En allumant un cigare, il pensa à l’officier qui ne revenait pas, mais son estomac bien garni le disposa momentanément à l’indulgence envers ce subalterne qui paraissait si long à exécuter ses ordres ; soudain un homme lui apporta un billet griffonné par son compagnon qui lui disait que les dires du chef de gare étaient malheureusement exacts il n’avait pu trouver de matériel en état de rouler ; sur l’indication que peut-être il en trouverait à l’usine de munitions, il se dirigeait vers celle-ci. Après avoir pris connaissance de ce message, le général remarqua que l’homme qui le lui avait apporté paraissait près de défaillir. « Mais qu’y a-t-il donc ? — Des choses épouvantables, — Allons donc ! » et se levant avec difficulté, von Schünburg décida d’aller faire un tour pour faire tout rentrer dans l’ordre.

À ce moment, un cri « Au feu ! » retentissait. À la porte du buffet, le général, stupide, s’arrêta : à peu de distance de lui, la locomotive déformée s’était complètement affaissée et le charbon encore incandescent communiquait le feu à l’amas de combustible du tender dont il ne restait que des vestiges.

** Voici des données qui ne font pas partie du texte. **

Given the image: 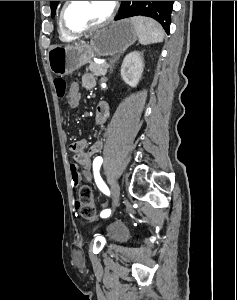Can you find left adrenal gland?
I'll list each match as a JSON object with an SVG mask.
<instances>
[{
    "instance_id": "left-adrenal-gland-1",
    "label": "left adrenal gland",
    "mask_w": 237,
    "mask_h": 300,
    "mask_svg": "<svg viewBox=\"0 0 237 300\" xmlns=\"http://www.w3.org/2000/svg\"><path fill=\"white\" fill-rule=\"evenodd\" d=\"M117 59H119V57H116V59H114V61H112V63H110V65H111L110 71H112V67H114V63H116Z\"/></svg>"
}]
</instances>
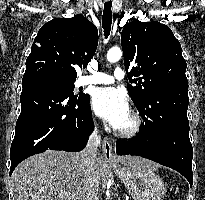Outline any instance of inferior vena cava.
<instances>
[{
    "label": "inferior vena cava",
    "mask_w": 205,
    "mask_h": 200,
    "mask_svg": "<svg viewBox=\"0 0 205 200\" xmlns=\"http://www.w3.org/2000/svg\"><path fill=\"white\" fill-rule=\"evenodd\" d=\"M97 149L98 131L95 128L94 132L89 137L86 147L81 151V170L84 182L82 200H99V181L94 174Z\"/></svg>",
    "instance_id": "1"
}]
</instances>
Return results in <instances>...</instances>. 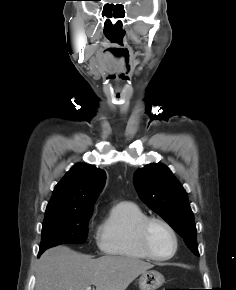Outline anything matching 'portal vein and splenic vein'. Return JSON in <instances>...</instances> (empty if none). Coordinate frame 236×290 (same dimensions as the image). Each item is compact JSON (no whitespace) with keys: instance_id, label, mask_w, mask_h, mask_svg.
I'll use <instances>...</instances> for the list:
<instances>
[{"instance_id":"portal-vein-and-splenic-vein-1","label":"portal vein and splenic vein","mask_w":236,"mask_h":290,"mask_svg":"<svg viewBox=\"0 0 236 290\" xmlns=\"http://www.w3.org/2000/svg\"><path fill=\"white\" fill-rule=\"evenodd\" d=\"M86 290H91V287H87Z\"/></svg>"}]
</instances>
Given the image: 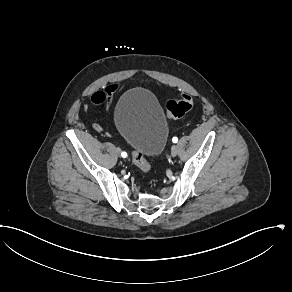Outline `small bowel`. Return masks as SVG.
I'll list each match as a JSON object with an SVG mask.
<instances>
[{
    "label": "small bowel",
    "instance_id": "c3829d8e",
    "mask_svg": "<svg viewBox=\"0 0 292 292\" xmlns=\"http://www.w3.org/2000/svg\"><path fill=\"white\" fill-rule=\"evenodd\" d=\"M122 88V85L119 82L114 83H109L106 87L105 90L110 93V95L107 97V101L105 102V106L109 109H112V104L113 100L117 91H119ZM107 115H110V112H107Z\"/></svg>",
    "mask_w": 292,
    "mask_h": 292
}]
</instances>
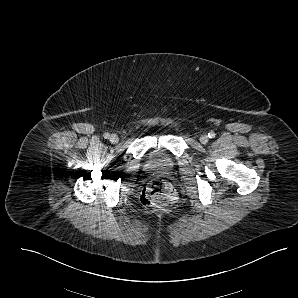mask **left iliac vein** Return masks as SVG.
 Listing matches in <instances>:
<instances>
[{
    "mask_svg": "<svg viewBox=\"0 0 298 298\" xmlns=\"http://www.w3.org/2000/svg\"><path fill=\"white\" fill-rule=\"evenodd\" d=\"M199 140L202 144H206L209 141V138L207 135H202Z\"/></svg>",
    "mask_w": 298,
    "mask_h": 298,
    "instance_id": "1",
    "label": "left iliac vein"
}]
</instances>
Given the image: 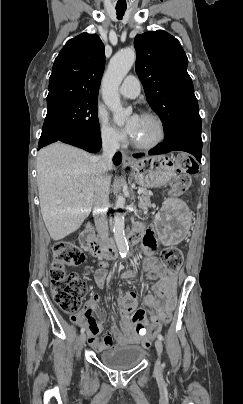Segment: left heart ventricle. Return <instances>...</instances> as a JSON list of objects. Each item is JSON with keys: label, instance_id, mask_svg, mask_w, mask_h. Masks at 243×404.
I'll return each mask as SVG.
<instances>
[{"label": "left heart ventricle", "instance_id": "left-heart-ventricle-1", "mask_svg": "<svg viewBox=\"0 0 243 404\" xmlns=\"http://www.w3.org/2000/svg\"><path fill=\"white\" fill-rule=\"evenodd\" d=\"M159 128L155 120L141 116L140 124L133 140L139 143H151L157 139Z\"/></svg>", "mask_w": 243, "mask_h": 404}]
</instances>
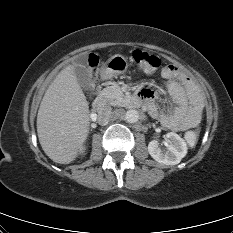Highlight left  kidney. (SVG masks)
Masks as SVG:
<instances>
[{"instance_id":"obj_1","label":"left kidney","mask_w":233,"mask_h":233,"mask_svg":"<svg viewBox=\"0 0 233 233\" xmlns=\"http://www.w3.org/2000/svg\"><path fill=\"white\" fill-rule=\"evenodd\" d=\"M169 141L167 149H161L158 141L152 140L148 145L151 157L165 165H176L187 153V143L178 134L170 132L166 134Z\"/></svg>"}]
</instances>
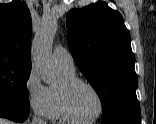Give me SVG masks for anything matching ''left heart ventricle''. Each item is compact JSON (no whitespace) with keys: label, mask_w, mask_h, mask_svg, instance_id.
Segmentation results:
<instances>
[{"label":"left heart ventricle","mask_w":156,"mask_h":124,"mask_svg":"<svg viewBox=\"0 0 156 124\" xmlns=\"http://www.w3.org/2000/svg\"><path fill=\"white\" fill-rule=\"evenodd\" d=\"M69 102L74 113L82 119L94 117L99 110L97 96L85 85H77L71 89Z\"/></svg>","instance_id":"1"}]
</instances>
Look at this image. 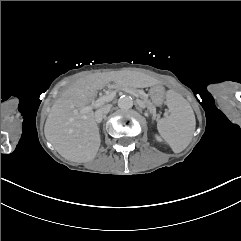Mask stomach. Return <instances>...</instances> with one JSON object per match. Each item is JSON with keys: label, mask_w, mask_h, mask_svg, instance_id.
Masks as SVG:
<instances>
[{"label": "stomach", "mask_w": 241, "mask_h": 241, "mask_svg": "<svg viewBox=\"0 0 241 241\" xmlns=\"http://www.w3.org/2000/svg\"><path fill=\"white\" fill-rule=\"evenodd\" d=\"M149 96L152 100V102L159 106L164 102V98H165V90L161 85L152 87L149 90Z\"/></svg>", "instance_id": "0dacf381"}]
</instances>
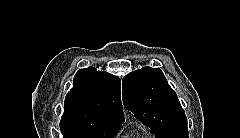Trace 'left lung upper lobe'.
Here are the masks:
<instances>
[{
    "label": "left lung upper lobe",
    "instance_id": "1",
    "mask_svg": "<svg viewBox=\"0 0 240 138\" xmlns=\"http://www.w3.org/2000/svg\"><path fill=\"white\" fill-rule=\"evenodd\" d=\"M122 97L125 107L158 138H188L185 112L160 69L145 67L126 75Z\"/></svg>",
    "mask_w": 240,
    "mask_h": 138
}]
</instances>
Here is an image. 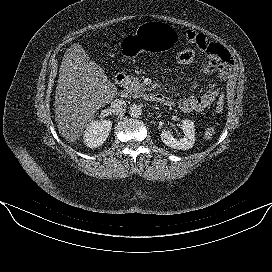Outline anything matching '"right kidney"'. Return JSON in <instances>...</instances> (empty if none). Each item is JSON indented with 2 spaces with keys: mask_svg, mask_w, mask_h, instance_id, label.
I'll list each match as a JSON object with an SVG mask.
<instances>
[{
  "mask_svg": "<svg viewBox=\"0 0 272 272\" xmlns=\"http://www.w3.org/2000/svg\"><path fill=\"white\" fill-rule=\"evenodd\" d=\"M112 128L110 120H97L89 123L84 134V143L89 148L101 146L108 138Z\"/></svg>",
  "mask_w": 272,
  "mask_h": 272,
  "instance_id": "right-kidney-1",
  "label": "right kidney"
}]
</instances>
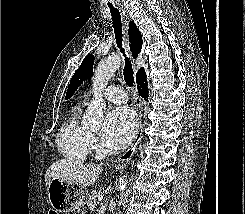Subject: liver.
Returning a JSON list of instances; mask_svg holds the SVG:
<instances>
[{"label": "liver", "mask_w": 245, "mask_h": 214, "mask_svg": "<svg viewBox=\"0 0 245 214\" xmlns=\"http://www.w3.org/2000/svg\"><path fill=\"white\" fill-rule=\"evenodd\" d=\"M102 173V167L95 164H83L71 159H61L54 162L45 173V183L52 178H58L81 187L91 186Z\"/></svg>", "instance_id": "6515ba94"}]
</instances>
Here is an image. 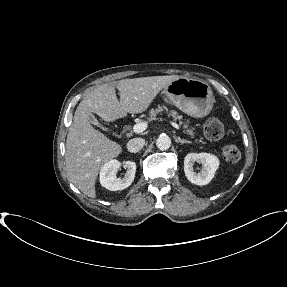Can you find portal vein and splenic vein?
<instances>
[{"instance_id": "1", "label": "portal vein and splenic vein", "mask_w": 287, "mask_h": 287, "mask_svg": "<svg viewBox=\"0 0 287 287\" xmlns=\"http://www.w3.org/2000/svg\"><path fill=\"white\" fill-rule=\"evenodd\" d=\"M170 124L174 128L179 129V125L177 123L171 121ZM147 127H148V122L146 121L139 122L133 126V132L142 133L147 129Z\"/></svg>"}]
</instances>
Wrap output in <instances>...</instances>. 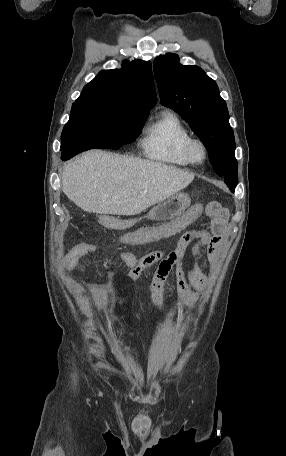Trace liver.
Returning <instances> with one entry per match:
<instances>
[{
    "instance_id": "obj_1",
    "label": "liver",
    "mask_w": 286,
    "mask_h": 456,
    "mask_svg": "<svg viewBox=\"0 0 286 456\" xmlns=\"http://www.w3.org/2000/svg\"><path fill=\"white\" fill-rule=\"evenodd\" d=\"M194 173L101 150L70 161L62 191L89 213L132 216L186 188Z\"/></svg>"
}]
</instances>
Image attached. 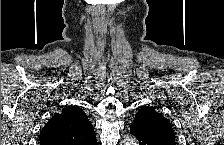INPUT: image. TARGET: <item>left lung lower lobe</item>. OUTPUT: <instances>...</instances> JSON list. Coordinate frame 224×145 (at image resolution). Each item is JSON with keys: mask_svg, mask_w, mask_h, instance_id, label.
<instances>
[{"mask_svg": "<svg viewBox=\"0 0 224 145\" xmlns=\"http://www.w3.org/2000/svg\"><path fill=\"white\" fill-rule=\"evenodd\" d=\"M130 133L135 135L140 145H163L153 135L149 134L144 119L136 116L131 124Z\"/></svg>", "mask_w": 224, "mask_h": 145, "instance_id": "1", "label": "left lung lower lobe"}]
</instances>
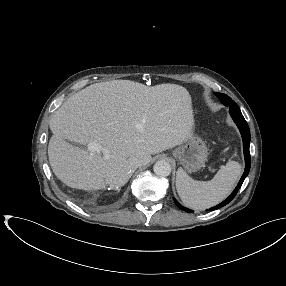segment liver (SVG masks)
<instances>
[{"label":"liver","mask_w":286,"mask_h":286,"mask_svg":"<svg viewBox=\"0 0 286 286\" xmlns=\"http://www.w3.org/2000/svg\"><path fill=\"white\" fill-rule=\"evenodd\" d=\"M53 133L48 157L65 185L102 190L124 186L135 161L146 165L152 154L192 136L194 115L187 89L176 84L147 87L130 80L92 84L67 99L49 122ZM96 143L108 150L91 154L71 145Z\"/></svg>","instance_id":"6515ba94"}]
</instances>
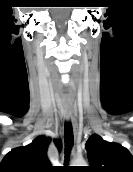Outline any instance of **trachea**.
<instances>
[{
    "mask_svg": "<svg viewBox=\"0 0 133 172\" xmlns=\"http://www.w3.org/2000/svg\"><path fill=\"white\" fill-rule=\"evenodd\" d=\"M64 140H65V161H68L70 150L73 146L74 142V136H73V130L70 122L65 123L64 127Z\"/></svg>",
    "mask_w": 133,
    "mask_h": 172,
    "instance_id": "1",
    "label": "trachea"
}]
</instances>
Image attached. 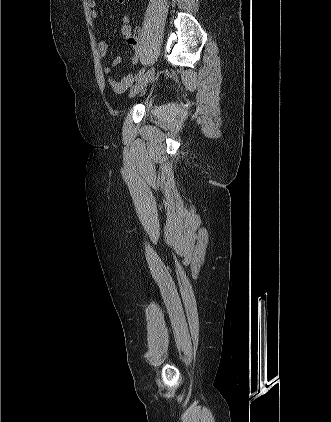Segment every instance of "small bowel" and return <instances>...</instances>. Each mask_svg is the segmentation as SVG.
<instances>
[{
  "mask_svg": "<svg viewBox=\"0 0 331 422\" xmlns=\"http://www.w3.org/2000/svg\"><path fill=\"white\" fill-rule=\"evenodd\" d=\"M119 5L123 6L125 0H116ZM88 4L91 7L90 15L93 19H97L98 11L95 9L97 5V0H88ZM123 25L121 27V35L122 37L127 40V42L136 50L135 55L132 58V62L135 64L139 61L140 58V30L135 29L133 31L132 26L130 24V17L129 13L125 10L123 14ZM98 51L102 57H106L108 54V44L105 41L98 42ZM120 63V58L115 57L111 63L107 64L103 68V72L106 76L109 77V84L112 90L116 93L124 92L134 81V77L132 74H126L120 80H115L110 77V74L114 67H116Z\"/></svg>",
  "mask_w": 331,
  "mask_h": 422,
  "instance_id": "small-bowel-1",
  "label": "small bowel"
}]
</instances>
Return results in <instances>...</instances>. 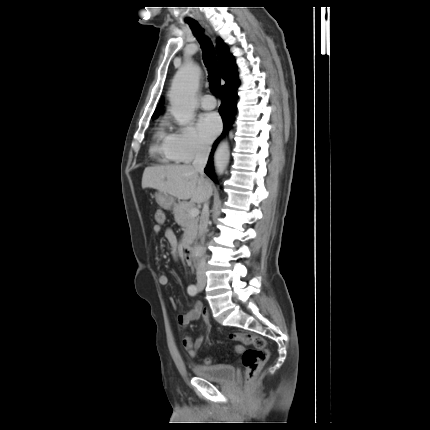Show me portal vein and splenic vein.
<instances>
[{"label":"portal vein and splenic vein","mask_w":430,"mask_h":430,"mask_svg":"<svg viewBox=\"0 0 430 430\" xmlns=\"http://www.w3.org/2000/svg\"><path fill=\"white\" fill-rule=\"evenodd\" d=\"M189 214H190L191 216H198V214H199V210H198L197 208H191V209L189 210Z\"/></svg>","instance_id":"18ae733b"}]
</instances>
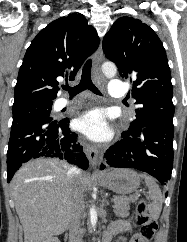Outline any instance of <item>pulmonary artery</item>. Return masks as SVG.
Wrapping results in <instances>:
<instances>
[{
	"instance_id": "e3ab8cb5",
	"label": "pulmonary artery",
	"mask_w": 187,
	"mask_h": 242,
	"mask_svg": "<svg viewBox=\"0 0 187 242\" xmlns=\"http://www.w3.org/2000/svg\"><path fill=\"white\" fill-rule=\"evenodd\" d=\"M125 84L119 80H111L109 83V94L114 98H122L125 95ZM69 102L62 100L61 106H67Z\"/></svg>"
}]
</instances>
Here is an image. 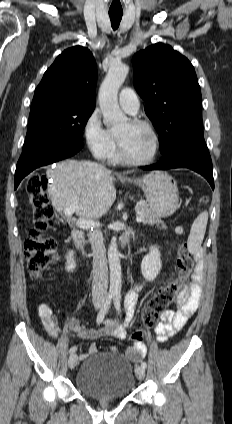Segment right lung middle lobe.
<instances>
[{
	"instance_id": "right-lung-middle-lobe-1",
	"label": "right lung middle lobe",
	"mask_w": 232,
	"mask_h": 424,
	"mask_svg": "<svg viewBox=\"0 0 232 424\" xmlns=\"http://www.w3.org/2000/svg\"><path fill=\"white\" fill-rule=\"evenodd\" d=\"M93 110L63 104L31 108L24 146L37 139L81 141L83 129Z\"/></svg>"
}]
</instances>
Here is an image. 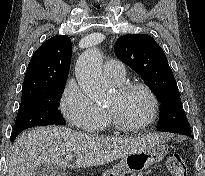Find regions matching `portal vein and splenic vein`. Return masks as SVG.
Segmentation results:
<instances>
[{"mask_svg": "<svg viewBox=\"0 0 205 176\" xmlns=\"http://www.w3.org/2000/svg\"><path fill=\"white\" fill-rule=\"evenodd\" d=\"M72 154H68V155H66V161H70V160H72Z\"/></svg>", "mask_w": 205, "mask_h": 176, "instance_id": "portal-vein-and-splenic-vein-1", "label": "portal vein and splenic vein"}]
</instances>
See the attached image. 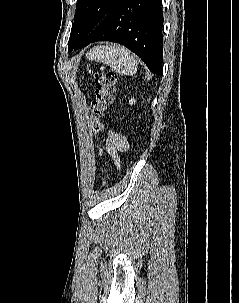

Les wagons s’étaient écroulés, les planches et draps paraissaient seuls intacts ; le réservoir à gaz de l’un d’eux laissait fuir le gaz au travers de ses parois et un coup de vent ayant fait se rejoindre la nappe gazeuse et les étincelles du foyer, la flamme, en un instant, envahissait le train. Dans un moment, la gare entière serait en feu !

Le général suivit la foule qui fuyait, par la seule issue possible, vers la gare des marchandises. Là, il fut bien obligé de reconnaître que les bruits parvenus jusqu’à lui étaient exacts. À la place des rails, ne se voyaient maintenant que des trainées de poussière foncée ; des wagons, il ne restait guère que les planches et les cloisons, l’armature avait été comme volatilisée.

Il s’arrêta devant un train chargé de munitions et contempla de gros obus qui gisaient pêle-mêle. Du bout de sa canne. il frappa l’un d’eux et s’arrêta stupide.

« Voyons ! il rêvait, ce n’était pas possible ! » Et il renouvela l’expérience : sa canne était entrée dans l’obus ; sous le faible choc, le magnifique acier des usines allemandes s’était éparpillé, laissant voir à nu l’explosif redoutable.

Machinalement il recommença et chaque fois son bâton désagrégea un de ces obus dont il était si fier. Comme sous l’effet d’une hallucination, il frappa alors à coups redoublés, espérant enfin entendre le son métallique que rendaient d’ordinaire ces gros bijoux de mort que seule l’Allemagne avait su préparer d’avance ; mais il ne rencontrait que des corps mous, que des enveloppes friables qui s’émiettaient et laissaient voir à nu leu, hideuse âme jaune ! Alors, pris de vertige, il s’enfuit mais il n’alla pas bien loin !

À quelques centaines de mètres, un tourbillon immense de flammes jaillit ; il n’eut que le temps de penser « l’usine de munitions ! » et fut balayé et écrasé par le torrent de gaz, de matériaux et débris de toutes sortes que projetait dans toutes les directions l’explosion d’un amas considérable de munitions et de milliers de tonnes d’explosifs !

*

Le procédé du lieutenant Jacques triomphait.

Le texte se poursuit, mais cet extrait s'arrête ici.